Jim Jordan subpoenas Big Tech CEOs after Twitter Files reveals potential Biden collusion

Meta's Mark Zuckerberg, Alphabet's Sundar Pichai, Microsoft's Satya Nadella, Apple's Tim Cook, and Amazon's Andy Jassy were subpoenaed over whether they colluded with the Biden admin to censor free speech.

Jarryd Jaeger Vancouver, BC

On Wednesday, the House Judiciary Committee issued subpoenas to the CEOs of five Big Tech giants, Meta's Mark Zuckerberg, Alphabet's Sundar Pichai, Microsoft's Satya Nadella, Apple's Tim Cook, and Amazon's Andy Jassy, demanding they divulge whether their platforms colluded with the federal government to censor free speech. The committee did not subpoena Twitter's Elon Musk at this time.

"Congress has an important role in protecting and advancing fundamental free speech principles, including by examining how private actors coordinate with the government to suppress First Amendment-protected speech," the House Judiciary Committee said in a press release. "These subpoenas are the first step in holding Big Tech accountable."

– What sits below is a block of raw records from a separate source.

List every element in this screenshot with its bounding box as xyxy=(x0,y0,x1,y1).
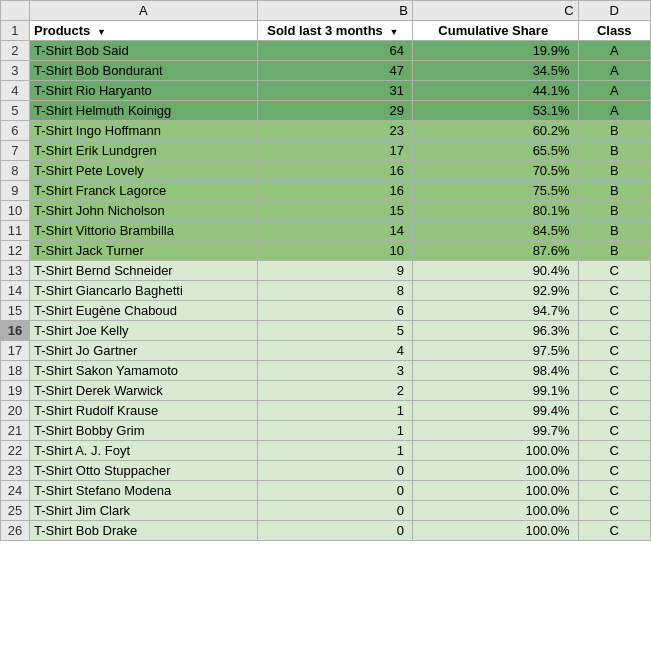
class-value: C xyxy=(578,301,650,321)
list-item: T-Shirt Erik Lundgren xyxy=(29,141,257,161)
list-item: T-Shirt Eugène Chaboud xyxy=(29,301,257,321)
cumulative-value: 19.9% xyxy=(412,41,578,61)
sold-value: 31 xyxy=(257,81,412,101)
row-num-5: 5 xyxy=(1,101,30,121)
cumulative-value: 34.5% xyxy=(412,61,578,81)
sold-value: 64 xyxy=(257,41,412,61)
cumulative-value: 100.0% xyxy=(412,501,578,521)
cumulative-value: 97.5% xyxy=(412,341,578,361)
row-num-26: 26 xyxy=(1,521,30,541)
class-value: C xyxy=(578,341,650,361)
list-item: T-Shirt Bob Bondurant xyxy=(29,61,257,81)
list-item: T-Shirt Jim Clark xyxy=(29,501,257,521)
sold-value: 3 xyxy=(257,361,412,381)
sold-value: 5 xyxy=(257,321,412,341)
row-num-20: 20 xyxy=(1,401,30,421)
class-value: C xyxy=(578,261,650,281)
list-item: T-Shirt Jack Turner xyxy=(29,241,257,261)
class-value: C xyxy=(578,501,650,521)
sold-value: 47 xyxy=(257,61,412,81)
list-item: T-Shirt Bernd Schneider xyxy=(29,261,257,281)
cumulative-value: 100.0% xyxy=(412,481,578,501)
row-num-14: 14 xyxy=(1,281,30,301)
class-value: B xyxy=(578,241,650,261)
row-num-19: 19 xyxy=(1,381,30,401)
row-num-10: 10 xyxy=(1,201,30,221)
col-header-b: B xyxy=(257,1,412,21)
list-item: T-Shirt Rudolf Krause xyxy=(29,401,257,421)
row-num-23: 23 xyxy=(1,461,30,481)
cumulative-value: 94.7% xyxy=(412,301,578,321)
class-value: C xyxy=(578,461,650,481)
list-item: T-Shirt Derek Warwick xyxy=(29,381,257,401)
sold-value: 16 xyxy=(257,161,412,181)
class-value: B xyxy=(578,221,650,241)
list-item: T-Shirt Rio Haryanto xyxy=(29,81,257,101)
sold-value: 2 xyxy=(257,381,412,401)
cumulative-value: 100.0% xyxy=(412,441,578,461)
class-value: C xyxy=(578,401,650,421)
list-item: T-Shirt A. J. Foyt xyxy=(29,441,257,461)
header-products: Products ▼ xyxy=(29,21,257,41)
row-num-8: 8 xyxy=(1,161,30,181)
header-class: Class xyxy=(578,21,650,41)
class-value: A xyxy=(578,101,650,121)
row-num-18: 18 xyxy=(1,361,30,381)
sold-value: 29 xyxy=(257,101,412,121)
header-cumulative: Cumulative Share xyxy=(412,21,578,41)
cumulative-value: 92.9% xyxy=(412,281,578,301)
col-header-c: C xyxy=(412,1,578,21)
list-item: T-Shirt Franck Lagorce xyxy=(29,181,257,201)
list-item: T-Shirt John Nicholson xyxy=(29,201,257,221)
sold-value: 0 xyxy=(257,521,412,541)
cumulative-value: 44.1% xyxy=(412,81,578,101)
sold-value: 1 xyxy=(257,401,412,421)
class-value: C xyxy=(578,281,650,301)
cumulative-value: 75.5% xyxy=(412,181,578,201)
class-value: A xyxy=(578,61,650,81)
cumulative-value: 80.1% xyxy=(412,201,578,221)
cumulative-value: 96.3% xyxy=(412,321,578,341)
row-num-24: 24 xyxy=(1,481,30,501)
class-value: B xyxy=(578,141,650,161)
cumulative-value: 60.2% xyxy=(412,121,578,141)
filter-icon-a[interactable]: ▼ xyxy=(97,27,106,37)
row-num-9: 9 xyxy=(1,181,30,201)
sold-value: 16 xyxy=(257,181,412,201)
corner-cell xyxy=(1,1,30,21)
sold-value: 14 xyxy=(257,221,412,241)
list-item: T-Shirt Stefano Modena xyxy=(29,481,257,501)
sold-value: 1 xyxy=(257,441,412,461)
cumulative-value: 90.4% xyxy=(412,261,578,281)
list-item: T-Shirt Giancarlo Baghetti xyxy=(29,281,257,301)
list-item: T-Shirt Ingo Hoffmann xyxy=(29,121,257,141)
spreadsheet: A B C D 1 Products ▼ Sold last 3 months … xyxy=(0,0,651,541)
row-num-25: 25 xyxy=(1,501,30,521)
sold-value: 23 xyxy=(257,121,412,141)
class-value: B xyxy=(578,161,650,181)
list-item: T-Shirt Helmuth Koinigg xyxy=(29,101,257,121)
sold-value: 10 xyxy=(257,241,412,261)
row-num-22: 22 xyxy=(1,441,30,461)
sold-value: 0 xyxy=(257,501,412,521)
row-num-7: 7 xyxy=(1,141,30,161)
list-item: T-Shirt Sakon Yamamoto xyxy=(29,361,257,381)
class-value: B xyxy=(578,121,650,141)
class-value: C xyxy=(578,441,650,461)
sold-value: 4 xyxy=(257,341,412,361)
cumulative-value: 100.0% xyxy=(412,521,578,541)
filter-icon-b[interactable]: ▼ xyxy=(389,27,398,37)
class-value: C xyxy=(578,381,650,401)
sold-value: 0 xyxy=(257,461,412,481)
row-num-17: 17 xyxy=(1,341,30,361)
row-num-12: 12 xyxy=(1,241,30,261)
cumulative-value: 99.7% xyxy=(412,421,578,441)
cumulative-value: 100.0% xyxy=(412,461,578,481)
col-header-a: A xyxy=(29,1,257,21)
cumulative-value: 65.5% xyxy=(412,141,578,161)
sold-value: 9 xyxy=(257,261,412,281)
col-header-d: D xyxy=(578,1,650,21)
list-item: T-Shirt Pete Lovely xyxy=(29,161,257,181)
class-value: C xyxy=(578,321,650,341)
list-item: T-Shirt Bob Said xyxy=(29,41,257,61)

The committee went on to note that they had first approached the CEOs in December, calling their responses in the time since "woefully inadequate." Per the freshly issued subpoenas, they will have until March 23 to turn over "all requested documents and communications."

These include "communications between the [the company] and the Executive Branch, internal [company] communications discussing communications from the Executive Branch, and [company] communications with third parties that may have been working with the Executive Branch, in addition to other key information."

Jordan slammed each of the companies, reminding them that in contrast to their opaque policies, "Twitter recently set a benchmark for how transparent Big Tech companies can be about interactions with government over censorship."

"The Twitter Files," he continued, "have exposed how Big Tech and the federal government have worked hand in hand in ways that undermine First Amendment principles. Numerous internal documents from Twitter reflect the weaponization of the federal government’s power to censor speech online."

Jordan, who also chairs the newly formed Select Subcommittee on the Weaponization of the Federal Government, has long accused Big Tech of being "out to get conservatives," suggesting they were "increasingly willing to undermine First Amendment values by complying with the Biden Administration’s directives that suppress freedom of speech online."